En Chine, le secteur privé est prédominant aujourd’hui (90 % des entreprises sont privées). Cette situation encourage la délibération pour trois raisons : premièrement, cela génère davantage de conflits sociaux qui, pour être résolus, nécessitent un processus participatif, deuxièmement, les citoyens ont davantage de liberté financière et ne peuvent plus se permettre de participer à des assemblées citoyennes si celles-ci n’ont aucun impact concret, obligeant le gouvernement à promettre des impacts concrets sur la décision publique, et enfin troisièmement, l’essor économique chinois s’est accompagné par l’émergence de nombreux groupes d’intérêts qu’il faut parvenir à concilier, notamment par la délibération. Les assemblées citoyennes ne servent plus à éduquer les masses comme au temps de Mao, leur but est de résoudre les conflits sous-jacents de la société pour accompagner le développement de l’économie de marché.
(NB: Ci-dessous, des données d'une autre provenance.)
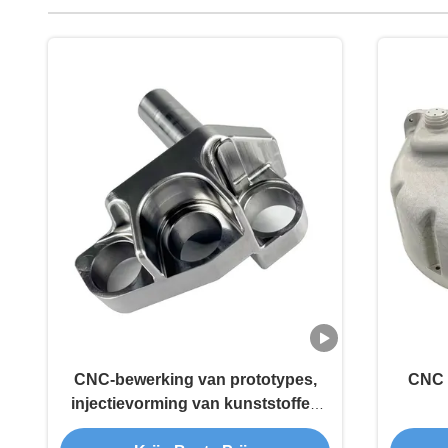
CNC-bewerking van prototypes,
CNC 
injectievorming van kunststoffen
en freesdiensten voor aluminium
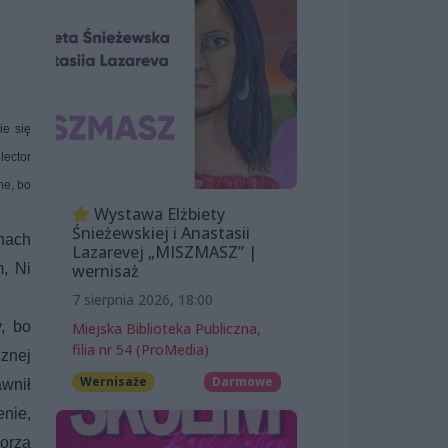
ie się
lector
ne, bo
Wystawa Elżbiety
Śnieżewskiej i Anastasii
nach
Lazarevej „MISZMASZ” |
wernisaż
m, Ni
7 sierpnia 2026, 18:00
, bo
Miejska Biblioteka Publiczna,
filia nr 54 (ProMedia)
znej
Wernisaże
Darmowe
awnił
enie,
orzą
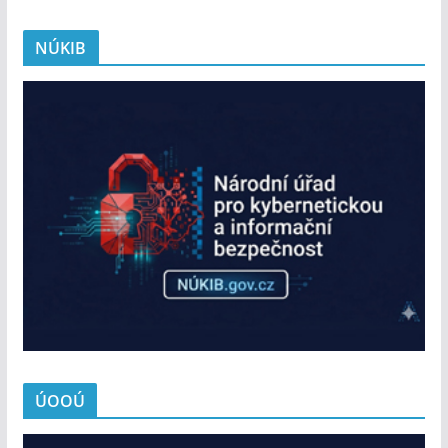
NÚKIB
ÚOOÚ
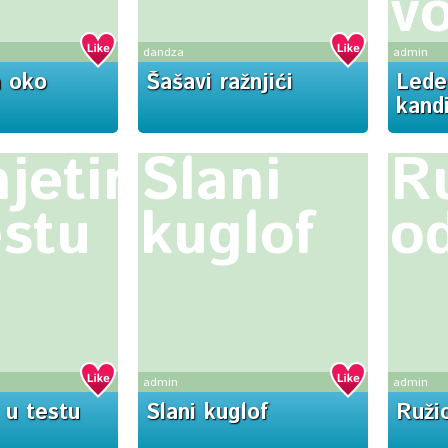
v
dandza
admin
a oko
Šašavi ražnjići
Lede
kand
njetina
Slani
R
estu
kuglof
od
admin
admin
 u testu
Slani kuglof
Ruži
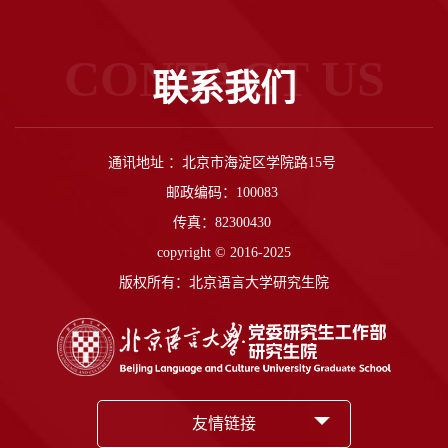
CONTACT US
联系我们
通讯地址 ：北京市海淀区学院路15号
邮政编码：100083
传真：82300430
copyright © 2016-2025
版权所有：北京语言大学研究生院
友情链接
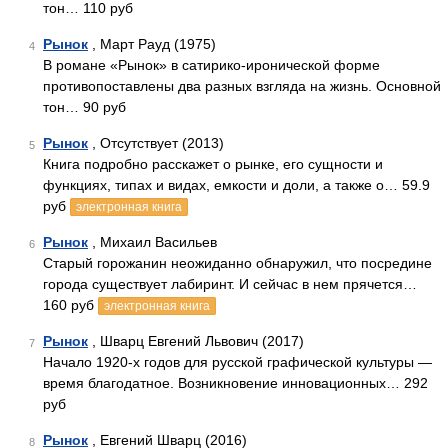
тон… 110 руб
Рынок
, Март Рауд (1975)
4
В романе «Рынок» в сатирико-иронической форме
противопоставлены два разных взгляда на жизнь. Основной
тон… 90 руб
Рынок
, Отсутствует (2013)
5
Книга подробно расскажет о рынке, его сущности и
функциях, типах и видах, емкости и доли, а также о… 59.9
руб
электронная книга
Рынок
, Михаил Васильев
6
Старый горожанин неожиданно обнаружил, что посредине
города существует лабиринт. И сейчас в нем прячется…
160 руб
электронная книга
Рынок
, Шварц Евгений Львович (2017)
7
Начало 1920-х годов для русской графической культуры —
время благодатное. Возникновение инновационных… 292
руб
Рынок
, Евгений Шварц (2016)
8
À l’inverse, le secteur privé a très longtemps été bridé à Cuba, Fidel Castro ayant peur qu’une élite économique compromette sa mainmise sur le pouvoir. Beaucoup de citoyens dépendaient de l’État pour percevoir leurs revenus et ont été forcés à participer à des processus participatifs aux résultats médiocres. Aujourd’hui, au fur et à mesure que le pays s’ouvre sur le monde extérieur, on peut s’attendre à voir une amélioration de la qualité de ces processus.

Kadhafi a également restreint très fortement le secteur privé en Libye, souvent au bénéfice de son enrichissement personnel et de son maintien au pouvoir. L’installation de la corruption et le déficit des services publics ont conduit à la révolution de 2011.

Conclusion

L’auteur a passé en revue trois facteurs qui agissent sur la qualité des processus délibératifs au sein des régimes autoritaires : le rôle du leadership, l’idéologie et l’économie de marché. La Chine semble être un exemple à suivre en matière « d’autoritarisme délibératif », malgré le tournant idéologique de Xi Jinping et toutes les menaces qui pèsent sur cet écosystème fragile. Les expériences de démocratie délibérative dans les régimes autoritaires sont souvent regardées de haut par les experts occidentaux, mais, selon l’auteur, mieux vaut des mécanismes défaillants pour exprimer l’opinion du peuple qu’aucun mécanisme du tout. Par ailleurs, certains de ces mécanismes locaux sont parfois bien plus avancés et donnent bien plus de poids aux habitants d’une ville dans les décisions locales que certaines villes des démocraties occidentales.

Source

HE – Citizens’ assemblies in authoritarian regimes: China, Cuba, and Libya (2023)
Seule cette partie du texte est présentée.